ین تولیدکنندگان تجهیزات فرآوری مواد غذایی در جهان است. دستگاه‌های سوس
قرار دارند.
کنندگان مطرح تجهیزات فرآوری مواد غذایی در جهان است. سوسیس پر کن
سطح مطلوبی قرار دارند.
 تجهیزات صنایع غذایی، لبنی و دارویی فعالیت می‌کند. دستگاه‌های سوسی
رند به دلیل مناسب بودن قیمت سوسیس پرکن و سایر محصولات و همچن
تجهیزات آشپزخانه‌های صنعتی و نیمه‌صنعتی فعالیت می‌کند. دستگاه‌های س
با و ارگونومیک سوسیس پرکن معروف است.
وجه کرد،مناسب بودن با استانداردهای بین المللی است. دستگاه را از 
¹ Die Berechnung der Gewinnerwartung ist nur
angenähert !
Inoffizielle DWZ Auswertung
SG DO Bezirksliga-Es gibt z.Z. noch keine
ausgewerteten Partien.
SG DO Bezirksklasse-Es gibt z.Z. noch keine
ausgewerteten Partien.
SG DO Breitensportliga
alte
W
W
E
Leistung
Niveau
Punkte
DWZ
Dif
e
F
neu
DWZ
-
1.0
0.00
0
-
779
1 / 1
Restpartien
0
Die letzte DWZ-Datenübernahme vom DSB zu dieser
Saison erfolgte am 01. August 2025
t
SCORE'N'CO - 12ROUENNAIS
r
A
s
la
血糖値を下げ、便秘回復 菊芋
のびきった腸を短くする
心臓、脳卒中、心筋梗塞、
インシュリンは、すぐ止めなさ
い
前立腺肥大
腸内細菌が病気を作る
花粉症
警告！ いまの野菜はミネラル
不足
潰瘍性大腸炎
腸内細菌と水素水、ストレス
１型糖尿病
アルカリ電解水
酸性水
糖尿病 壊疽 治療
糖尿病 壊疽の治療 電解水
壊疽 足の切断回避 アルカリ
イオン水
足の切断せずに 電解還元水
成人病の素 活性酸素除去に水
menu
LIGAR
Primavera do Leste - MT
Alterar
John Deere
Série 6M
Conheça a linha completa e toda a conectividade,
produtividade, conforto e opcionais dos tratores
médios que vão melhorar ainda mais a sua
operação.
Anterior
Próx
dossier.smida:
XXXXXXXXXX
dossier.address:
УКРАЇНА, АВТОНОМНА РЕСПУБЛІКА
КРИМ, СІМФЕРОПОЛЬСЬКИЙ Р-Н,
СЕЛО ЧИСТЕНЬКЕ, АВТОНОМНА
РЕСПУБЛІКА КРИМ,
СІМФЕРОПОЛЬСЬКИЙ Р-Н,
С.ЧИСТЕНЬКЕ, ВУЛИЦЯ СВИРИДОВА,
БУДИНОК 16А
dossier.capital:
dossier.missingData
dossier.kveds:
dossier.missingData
****************
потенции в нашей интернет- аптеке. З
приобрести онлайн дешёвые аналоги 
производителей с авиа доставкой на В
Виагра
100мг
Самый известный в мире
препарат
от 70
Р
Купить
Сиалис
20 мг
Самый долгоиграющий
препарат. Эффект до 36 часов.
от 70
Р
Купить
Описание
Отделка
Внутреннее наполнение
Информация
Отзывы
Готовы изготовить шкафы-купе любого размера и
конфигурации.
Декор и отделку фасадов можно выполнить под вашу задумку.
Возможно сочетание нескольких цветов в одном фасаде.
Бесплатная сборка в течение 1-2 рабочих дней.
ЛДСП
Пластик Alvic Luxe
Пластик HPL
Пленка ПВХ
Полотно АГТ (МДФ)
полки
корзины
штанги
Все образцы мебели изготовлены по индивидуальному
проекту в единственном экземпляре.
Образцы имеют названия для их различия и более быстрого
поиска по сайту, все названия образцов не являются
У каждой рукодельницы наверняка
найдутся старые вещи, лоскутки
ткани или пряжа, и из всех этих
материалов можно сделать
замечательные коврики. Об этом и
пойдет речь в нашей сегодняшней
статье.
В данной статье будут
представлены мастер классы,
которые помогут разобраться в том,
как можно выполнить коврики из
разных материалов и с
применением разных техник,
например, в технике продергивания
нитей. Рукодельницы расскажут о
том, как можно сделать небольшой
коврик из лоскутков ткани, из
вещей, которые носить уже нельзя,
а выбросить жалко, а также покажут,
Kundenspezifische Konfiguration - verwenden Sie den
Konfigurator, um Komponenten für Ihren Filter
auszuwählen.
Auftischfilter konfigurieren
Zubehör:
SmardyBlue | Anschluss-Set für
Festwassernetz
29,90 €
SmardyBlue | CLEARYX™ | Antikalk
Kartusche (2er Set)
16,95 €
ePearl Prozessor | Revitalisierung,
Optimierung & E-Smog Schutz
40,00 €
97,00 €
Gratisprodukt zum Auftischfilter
****************
What is needed is an exact copy of the lines above, from the one containing "Все образцы мебели" through the one containing "замечательные коврики. Об этом и", with nothing added.

Все образцы мебели изготовлены по индивидуальному
проекту в единственном экземпляре.
Образцы имеют названия для их различия и более быстрого
поиска по сайту, все названия образцов не являются
У каждой рукодельницы наверняка
найдутся старые вещи, лоскутки
ткани или пряжа, и из всех этих
материалов можно сделать
замечательные коврики. Об этом и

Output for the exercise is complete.